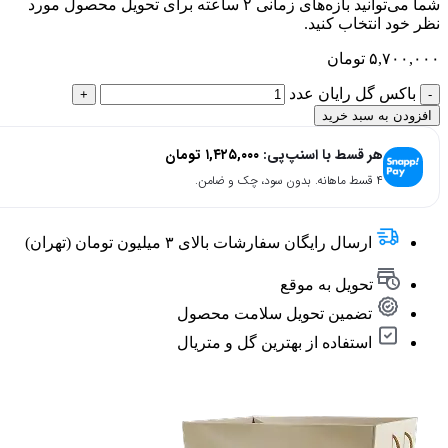
شما می‌توانید بازه‌های زمانی ۲ ساعته برای تحویل محصول مورد
نظر خود انتخاب کنید.
۵,۷۰۰,۰۰۰
تومان
باکس گل رایان عدد
افزودن به سبد خرید
هر قسط با اسنپ‌پی:
۱,۴۲۵,۰۰۰
تومان
۴ قسط ماهانه. بدون سود، چک و ضامن.
ارسال رایگان سفارشات بالای ۳ میلیون تومان (تهران)
تحویل به موقع
تضمین تحویل سلامت محصول
استفاده از بهترین گل و متریال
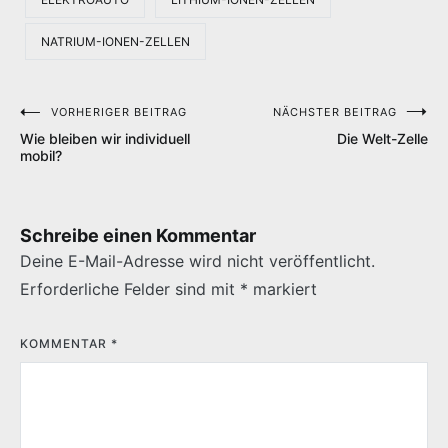
NATRIUM-IONEN-ZELLEN
VORHERIGER BEITRAG
NÄCHSTER BEITRAG
Beitragsnavigation
Wie bleiben wir individuell
Die Welt-Zelle
mobil?
Schreibe einen Kommentar
Deine E-Mail-Adresse wird nicht veröffentlicht.
Erforderliche Felder sind mit
*
markiert
KOMMENTAR
*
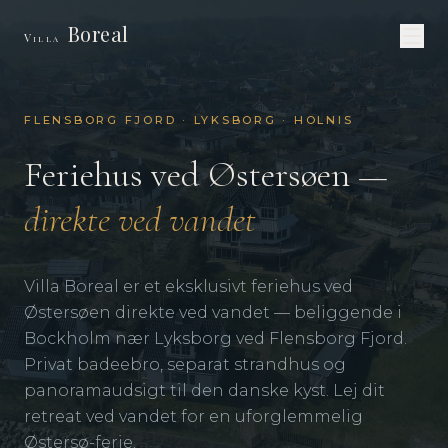
Boreal
Villa
FLENSBORG FJORD · LYKSBORG · HOLNIS
Feriehus ved Østersøen —
direkte ved vandet
Villa Boreal er et eksklusivt feriehus ved
Østersøen direkte ved vandet — beliggende i
Bockholm nær Lyksborg ved Flensborg Fjord.
Privat badeebro, separat strandhus og
panoramaudsigt til den danske kyst. Lej dit
retreat ved vandet for en uforglemmelig
Østersø-ferie.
════════
(Exercise prompt) Leave every picture out, and reproduce exactly the lines from the line bearing "افزودن به سبد خرید" through the closing line of the material above.

(Result for this exercise)
افزودن به سبد خرید
هر قسط با اسنپ‌پی:
۱,۴۲۵,۰۰۰
تومان
۴ قسط ماهانه. بدون سود، چک و ضامن.
ارسال رایگان سفارشات بالای ۳ میلیون تومان (تهران)
تحویل به موقع
تضمین تحویل سلامت محصول
استفاده از بهترین گل و متریال
NATRIUM-IONEN-ZELLEN
VORHERIGER BEITRAG
NÄCHSTER BEITRAG
Beitragsnavigation
Wie bleiben wir individuell
Die Welt-Zelle
mobil?
Schreibe einen Kommentar
Deine E-Mail-Adresse wird nicht veröffentlicht.
Erforderliche Felder sind mit
*
markiert
KOMMENTAR
*
Boreal
Villa
FLENSBORG FJORD · LYKSBORG · HOLNIS
Feriehus ved Østersøen —
direkte ved vandet
Villa Boreal er et eksklusivt feriehus ved
Østersøen direkte ved vandet — beliggende i
Bockholm nær Lyksborg ved Flensborg Fjord.
Privat badeebro, separat strandhus og
panoramaudsigt til den danske kyst. Lej dit
retreat ved vandet for en uforglemmelig
Østersø-ferie.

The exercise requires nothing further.